◆ EXERCISE PROMPT
The response should be the data again, identical in every line.

[Collected data]
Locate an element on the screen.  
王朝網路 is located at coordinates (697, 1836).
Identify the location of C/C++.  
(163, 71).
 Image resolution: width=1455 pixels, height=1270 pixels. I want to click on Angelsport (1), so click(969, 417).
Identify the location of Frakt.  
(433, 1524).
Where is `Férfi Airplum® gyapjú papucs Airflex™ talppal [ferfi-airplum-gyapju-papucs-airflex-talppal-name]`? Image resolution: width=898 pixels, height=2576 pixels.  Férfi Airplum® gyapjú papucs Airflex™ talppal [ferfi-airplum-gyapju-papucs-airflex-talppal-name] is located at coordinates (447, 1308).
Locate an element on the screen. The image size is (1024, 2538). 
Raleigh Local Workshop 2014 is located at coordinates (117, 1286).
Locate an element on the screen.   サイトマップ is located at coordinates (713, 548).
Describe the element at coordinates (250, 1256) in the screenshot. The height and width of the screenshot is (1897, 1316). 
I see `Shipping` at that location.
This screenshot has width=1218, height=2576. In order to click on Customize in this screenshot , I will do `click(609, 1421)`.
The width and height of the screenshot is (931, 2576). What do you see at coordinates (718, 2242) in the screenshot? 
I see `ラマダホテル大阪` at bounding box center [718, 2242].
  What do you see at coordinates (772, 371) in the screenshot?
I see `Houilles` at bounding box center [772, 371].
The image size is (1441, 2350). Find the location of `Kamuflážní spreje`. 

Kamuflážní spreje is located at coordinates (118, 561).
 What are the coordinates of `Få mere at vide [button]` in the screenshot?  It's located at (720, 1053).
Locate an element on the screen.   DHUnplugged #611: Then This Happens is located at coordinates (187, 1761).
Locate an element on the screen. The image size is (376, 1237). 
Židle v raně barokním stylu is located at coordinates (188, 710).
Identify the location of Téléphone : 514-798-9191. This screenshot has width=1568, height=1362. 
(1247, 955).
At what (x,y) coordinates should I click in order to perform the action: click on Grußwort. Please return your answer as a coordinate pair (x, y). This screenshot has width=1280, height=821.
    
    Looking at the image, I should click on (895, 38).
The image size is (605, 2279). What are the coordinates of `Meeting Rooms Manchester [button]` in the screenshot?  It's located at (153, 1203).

◆ ANSWER TO THIS PROBLEM
Locate an element on the screen.  
王朝網路 is located at coordinates (697, 1836).
Identify the location of C/C++.  
(163, 71).
 Image resolution: width=1455 pixels, height=1270 pixels. I want to click on Angelsport (1), so click(969, 417).
Identify the location of Frakt.  
(433, 1524).
Where is `Férfi Airplum® gyapjú papucs Airflex™ talppal [ferfi-airplum-gyapju-papucs-airflex-talppal-name]`? Image resolution: width=898 pixels, height=2576 pixels.  Férfi Airplum® gyapjú papucs Airflex™ talppal [ferfi-airplum-gyapju-papucs-airflex-talppal-name] is located at coordinates (447, 1308).
Locate an element on the screen. The image size is (1024, 2538). 
Raleigh Local Workshop 2014 is located at coordinates (117, 1286).
Locate an element on the screen.   サイトマップ is located at coordinates (713, 548).
Describe the element at coordinates (250, 1256) in the screenshot. The height and width of the screenshot is (1897, 1316). 
I see `Shipping` at that location.
This screenshot has width=1218, height=2576. In order to click on Customize in this screenshot , I will do `click(609, 1421)`.
The width and height of the screenshot is (931, 2576). What do you see at coordinates (718, 2242) in the screenshot? 
I see `ラマダホテル大阪` at bounding box center [718, 2242].
  What do you see at coordinates (772, 371) in the screenshot?
I see `Houilles` at bounding box center [772, 371].
The image size is (1441, 2350). Find the location of `Kamuflážní spreje`. 

Kamuflážní spreje is located at coordinates (118, 561).
 What are the coordinates of `Få mere at vide [button]` in the screenshot?  It's located at (720, 1053).
Locate an element on the screen.   DHUnplugged #611: Then This Happens is located at coordinates (187, 1761).
Locate an element on the screen. The image size is (376, 1237). 
Židle v raně barokním stylu is located at coordinates (188, 710).
Identify the location of Téléphone : 514-798-9191. This screenshot has width=1568, height=1362. 
(1247, 955).
At what (x,y) coordinates should I click in order to perform the action: click on Grußwort. Please return your answer as a coordinate pair (x, y). This screenshot has width=1280, height=821.
    
    Looking at the image, I should click on (895, 38).
The image size is (605, 2279). What are the coordinates of `Meeting Rooms Manchester [button]` in the screenshot?  It's located at (153, 1203).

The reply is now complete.